AIM OF THE EXERCISE ▸ The lines you need are those holding the word "Carrier"; pull them from the material.

TASK INPUT ▸
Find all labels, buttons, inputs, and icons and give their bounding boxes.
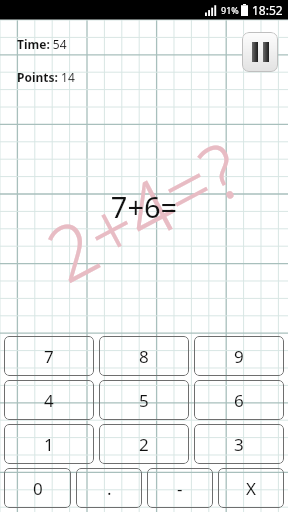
staticText: 18:52 <box>252 2 283 18</box>
staticText: 1 <box>44 433 54 456</box>
button[interactable]: 8 <box>99 336 189 376</box>
button[interactable]: 2 <box>99 424 189 464</box>
button[interactable]: . <box>76 468 142 508</box>
button[interactable]: 6 <box>194 380 284 420</box>
staticText: 9 <box>234 345 244 368</box>
button[interactable]: 0 <box>4 468 71 508</box>
staticText: 7+6= <box>0 187 288 226</box>
staticText: Time: 54 <box>17 36 67 52</box>
button[interactable]: - <box>147 468 213 508</box>
staticText: 0 <box>33 477 43 500</box>
staticText: 3 <box>234 433 244 456</box>
staticText: 2+4=? <box>29 117 259 305</box>
staticText: . <box>107 477 112 500</box>
staticText: 7 <box>44 345 54 368</box>
button[interactable]: 1 <box>4 424 94 464</box>
button[interactable]: 3 <box>194 424 284 464</box>
staticText: 4 <box>44 389 54 412</box>
button[interactable]: 7 <box>4 336 94 376</box>
staticText: - <box>177 477 183 500</box>
staticText: X <box>246 477 256 500</box>
button[interactable]: 4 <box>4 380 94 420</box>
button[interactable]: X <box>218 468 284 508</box>
staticText: 6 <box>234 389 244 412</box>
staticText: 2 <box>139 433 149 456</box>
button[interactable]: 9 <box>194 336 284 376</box>
staticText: Points: 14 <box>17 69 75 85</box>
staticText: 91% <box>221 4 239 16</box>
button[interactable]: Pause <box>242 32 278 72</box>
button[interactable]: 5 <box>99 380 189 420</box>
staticText: 5 <box>139 389 149 412</box>
staticText: 8 <box>139 345 149 368</box>
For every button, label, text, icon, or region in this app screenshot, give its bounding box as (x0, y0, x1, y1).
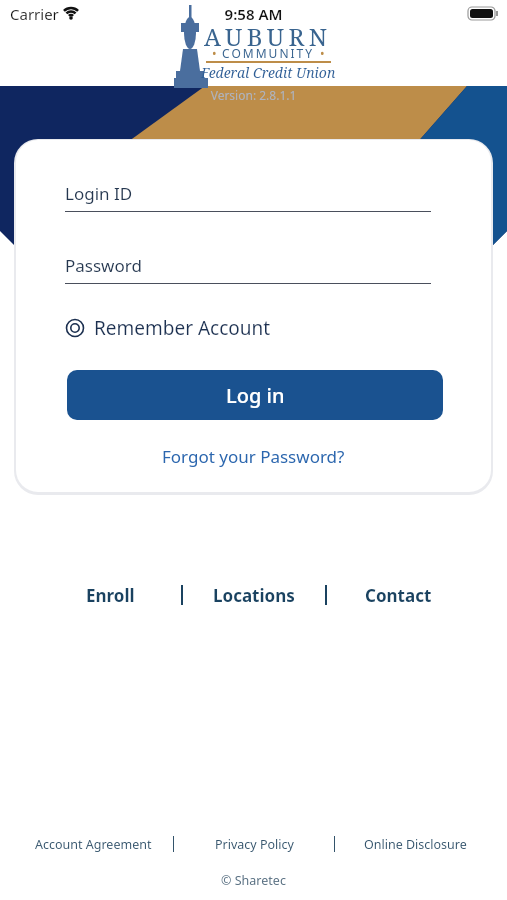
button[interactable]: Log in (67, 370, 443, 420)
staticText: COMMUNITY (217, 45, 320, 61)
staticText: Password (65, 254, 142, 277)
button[interactable]: Account Agreement (13, 832, 173, 856)
button[interactable]: Enroll (39, 580, 181, 610)
button[interactable]: Remember Account (65, 315, 271, 341)
staticText: Remember Account (94, 315, 271, 341)
staticText: • (212, 45, 217, 61)
staticText: Version: 2.8.1.1 (0, 87, 507, 103)
staticText: Privacy Policy (215, 836, 294, 853)
staticText: Carrier (10, 4, 59, 24)
staticText: Locations (213, 584, 295, 607)
button[interactable]: Online Disclosure (335, 832, 495, 856)
staticText: Login ID (65, 182, 133, 205)
staticText: Online Disclosure (364, 836, 467, 853)
staticText: Account Agreement (35, 836, 152, 853)
staticText: Log in (226, 382, 285, 409)
button[interactable]: Locations (183, 580, 325, 610)
button[interactable]: Contact (327, 580, 469, 610)
button[interactable]: Privacy Policy (174, 832, 334, 856)
staticText: • (320, 45, 325, 61)
staticText: Enroll (86, 584, 135, 607)
staticText: Forgot your Password? (162, 445, 345, 468)
staticText: Contact (365, 584, 432, 607)
button[interactable]: Password (65, 242, 431, 284)
button[interactable]: Forgot your Password? (16, 440, 491, 472)
staticText: © Sharetec (0, 872, 507, 889)
staticText: AUBURN (204, 20, 332, 53)
staticText: 9:58 AM (0, 4, 507, 24)
button[interactable]: Login ID (65, 170, 431, 212)
staticText: Federal Credit Union (201, 63, 336, 82)
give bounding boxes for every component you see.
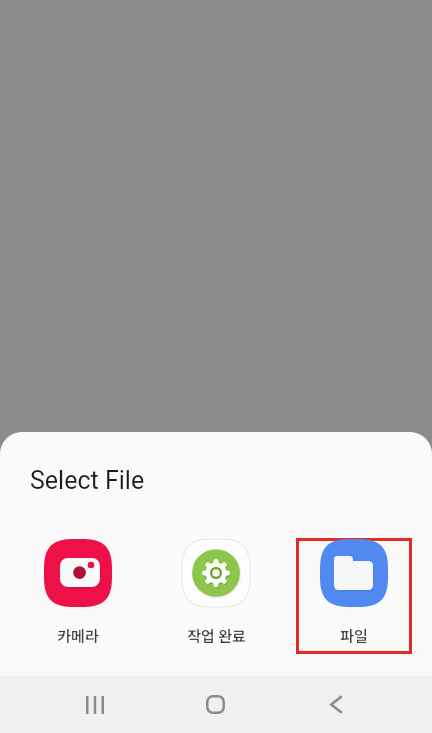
button[interactable]: Back xyxy=(308,676,365,733)
staticText: 작업 완료 xyxy=(187,625,246,647)
button[interactable]: 카메라 xyxy=(20,538,136,654)
staticText: 파일 xyxy=(340,625,368,647)
staticText: Select File xyxy=(30,466,145,495)
staticText: 카메라 xyxy=(57,625,99,647)
button[interactable]: 파일 xyxy=(296,538,412,654)
button[interactable]: Home xyxy=(187,676,244,733)
button[interactable]: 작업 완료 xyxy=(158,538,274,654)
button[interactable]: Recent apps xyxy=(66,676,123,733)
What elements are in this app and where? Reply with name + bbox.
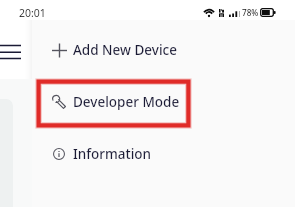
staticText: 20:01 bbox=[19, 6, 46, 20]
staticText: 78% bbox=[242, 7, 259, 18]
button[interactable]: Add New Device bbox=[32, 24, 295, 76]
staticText: Information bbox=[73, 145, 152, 163]
button[interactable]: Information bbox=[32, 128, 295, 180]
button[interactable]: Open navigation menu bbox=[0, 40, 21, 64]
button[interactable]: Developer Mode bbox=[32, 76, 295, 128]
staticText: Add New Device bbox=[73, 41, 177, 59]
staticText: Developer Mode bbox=[73, 93, 180, 111]
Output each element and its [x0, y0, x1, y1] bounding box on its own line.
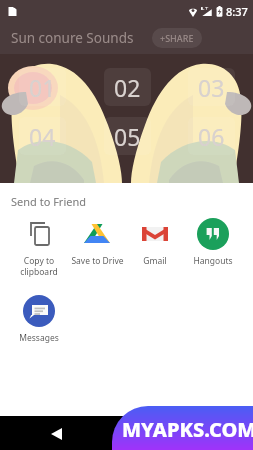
staticText: 01 [29, 72, 56, 103]
staticText: Messages [19, 332, 59, 344]
staticText: Hangouts [193, 255, 233, 267]
button[interactable]: Save to Drive [68, 218, 126, 267]
button[interactable]: Hangouts [184, 218, 242, 267]
button[interactable]: Messages [10, 295, 68, 344]
staticText: Save to Drive [71, 255, 124, 267]
staticText: 8:37 [226, 4, 248, 19]
button[interactable]: 05 [104, 117, 151, 155]
button[interactable]: 03 [188, 68, 235, 106]
button[interactable]: Gmail [126, 218, 184, 267]
staticText: 06 [198, 121, 225, 152]
button[interactable]: 06 [188, 117, 235, 155]
staticText: 05 [114, 121, 141, 152]
staticText: Send to Friend [11, 194, 87, 209]
staticText: Gmail [143, 255, 167, 267]
staticText: Sun conure Sounds [11, 29, 134, 47]
button[interactable]: 01 [19, 68, 66, 106]
staticText: +SHARE [160, 32, 194, 44]
button[interactable]: +SHARE [152, 28, 202, 48]
staticText: 03 [198, 72, 225, 103]
staticText: 02 [114, 72, 141, 103]
staticText: MYAPKS.COM [122, 416, 253, 443]
staticText: 04 [29, 121, 56, 152]
button[interactable]: 02 [104, 68, 151, 106]
button[interactable]: 04 [19, 117, 66, 155]
button[interactable]: Back [42, 419, 71, 448]
staticText: Copy to clipboard [20, 255, 58, 277]
button[interactable]: Copy to clipboard [10, 218, 68, 277]
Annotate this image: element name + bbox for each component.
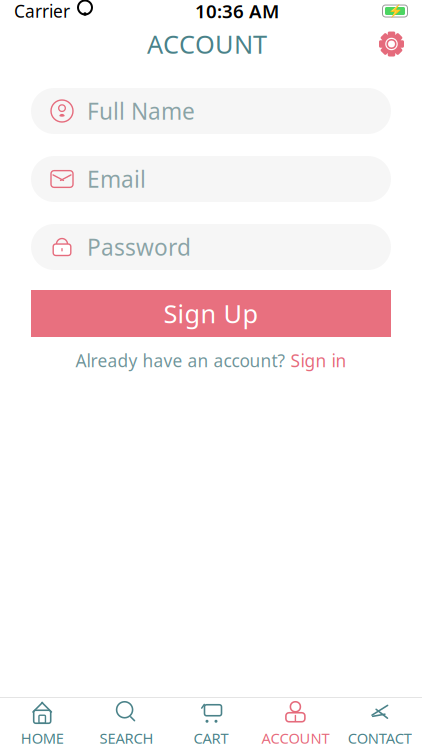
staticText: CONTACT (348, 728, 412, 748)
staticText: ACCOUNT (261, 728, 329, 748)
button[interactable]: CONTACT (338, 694, 422, 750)
staticText: ⚡ (388, 4, 402, 18)
staticText: Email (87, 164, 146, 194)
staticText: Password (87, 232, 191, 262)
staticText: Sign Up (164, 297, 258, 330)
button[interactable]: Password (31, 224, 391, 270)
staticText: Full Name (87, 96, 195, 126)
button[interactable]: Email (31, 156, 391, 202)
staticText: ACCOUNT (147, 27, 267, 61)
button[interactable]: Already have an account? (66, 337, 356, 378)
staticText: CART (194, 728, 228, 748)
staticText: HOME (21, 728, 64, 748)
button[interactable]: Settings (369, 22, 414, 66)
button[interactable]: Sign Up (31, 290, 391, 337)
button[interactable]: HOME (0, 694, 84, 750)
button[interactable]: CART (169, 694, 253, 750)
staticText: SEARCH (100, 728, 154, 748)
button[interactable]: ACCOUNT (253, 694, 338, 750)
staticText: Carrier (14, 0, 70, 22)
staticText: 10:36 AM (195, 0, 279, 23)
button[interactable]: SEARCH (84, 694, 169, 750)
staticText: Sign in (290, 349, 346, 372)
button[interactable]: Full Name (31, 88, 391, 134)
staticText: Already have an account? (76, 349, 286, 372)
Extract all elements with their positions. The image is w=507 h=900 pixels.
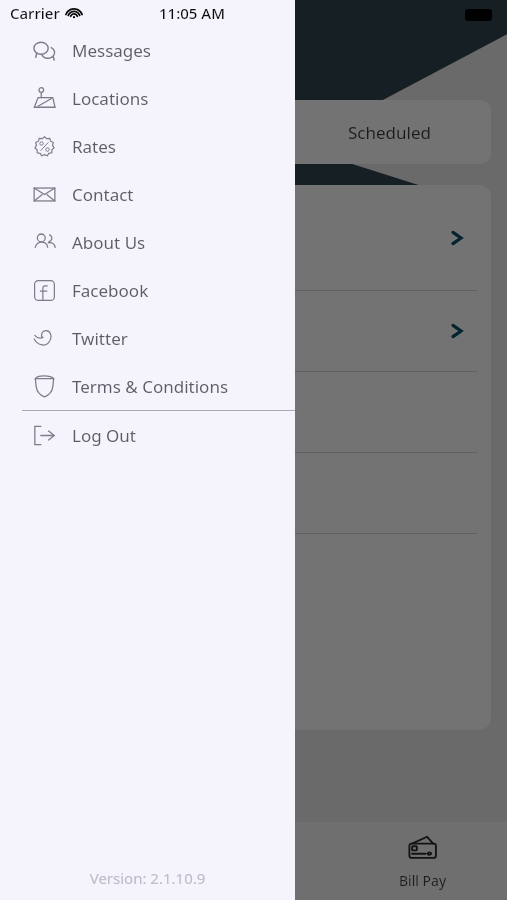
button[interactable]: Contact [0,170,295,218]
staticText: Bill Pay [399,871,447,890]
staticText: Version: 2.1.10.9 [0,868,295,888]
button[interactable] [8,372,491,452]
button[interactable]: Terms & Conditions [0,362,295,410]
button[interactable]: Twitter [0,314,295,362]
staticText: Messages [72,39,152,62]
button[interactable] [8,185,491,290]
button[interactable] [8,453,491,533]
button[interactable]: Scheduled [8,100,491,164]
staticText: Facebook [72,279,149,302]
staticText: 11:05 AM [159,3,225,23]
button[interactable]: Deposit [169,822,338,900]
button[interactable]: Log Out [0,411,295,459]
button[interactable]: Messages [0,26,295,74]
staticText: Log Out [72,424,136,447]
staticText: Transfer [57,871,112,890]
button[interactable]: Locations [0,74,295,122]
staticText: Scheduled [348,121,431,144]
staticText: Contact [72,183,134,206]
staticText: About Us [72,231,146,254]
staticText: Carrier [10,3,60,23]
button[interactable]: Rates [0,122,295,170]
button[interactable]: Facebook [0,266,295,314]
button[interactable]: Bill Pay [338,822,507,900]
staticText: Twitter [72,327,128,350]
staticText: Terms & Conditions [72,375,229,398]
button[interactable]: Transfer [0,822,169,900]
staticText: Locations [72,87,149,110]
staticText: Rates [72,135,116,158]
button[interactable]: About Us [0,218,295,266]
button[interactable] [8,291,491,371]
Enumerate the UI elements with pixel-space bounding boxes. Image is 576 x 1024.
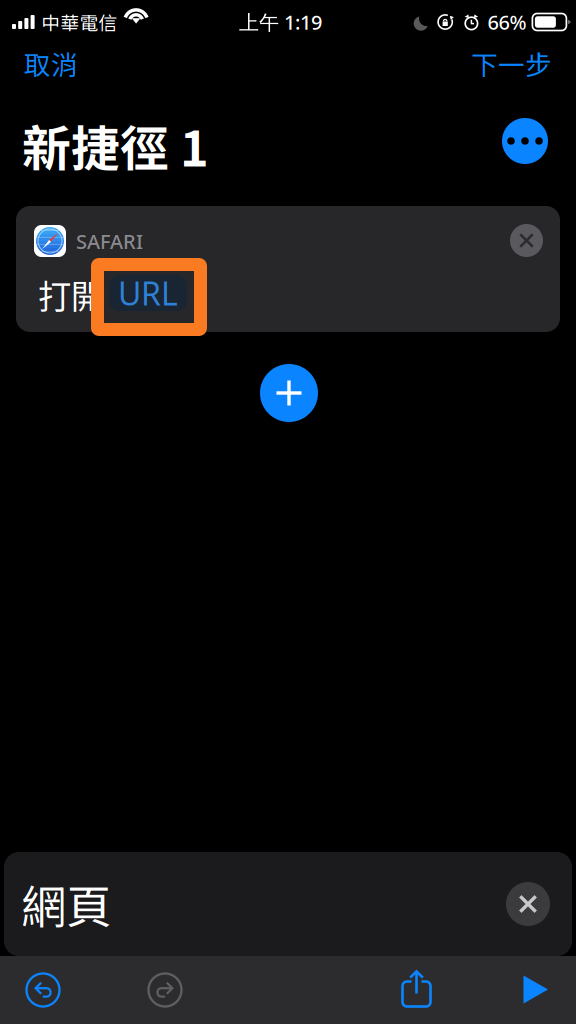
staticText: 新捷徑 1 bbox=[22, 110, 209, 180]
staticText: URL bbox=[118, 272, 178, 314]
staticText: 打開 bbox=[38, 270, 104, 318]
button[interactable]: 取消 bbox=[24, 44, 78, 83]
staticText: 下一步 bbox=[471, 44, 552, 83]
staticText: 中華電信 bbox=[42, 8, 118, 36]
staticText: 上午 1:19 bbox=[239, 9, 322, 35]
staticText: 取消 bbox=[24, 44, 78, 83]
button[interactable]: Add action bbox=[260, 364, 318, 422]
staticText: SAFARI bbox=[76, 228, 143, 255]
button[interactable]: More options bbox=[502, 118, 548, 164]
button[interactable]: Remove action bbox=[510, 224, 543, 257]
button[interactable]: Share bbox=[402, 970, 431, 1008]
button[interactable]: Redo bbox=[147, 972, 183, 1008]
button[interactable]: Clear bbox=[506, 882, 550, 926]
staticText: 66% bbox=[487, 9, 526, 35]
button[interactable]: 下一步 bbox=[471, 44, 552, 83]
button[interactable]: Run bbox=[522, 975, 549, 1004]
button[interactable]: Undo bbox=[25, 972, 61, 1008]
staticText: 網頁 bbox=[21, 871, 111, 937]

EXERCISE ANSWER ▸
staticText: Carrier (10, 4, 59, 24)
staticText: Carrier (14, 0, 70, 22)
staticText: Carrier [10,3,60,23]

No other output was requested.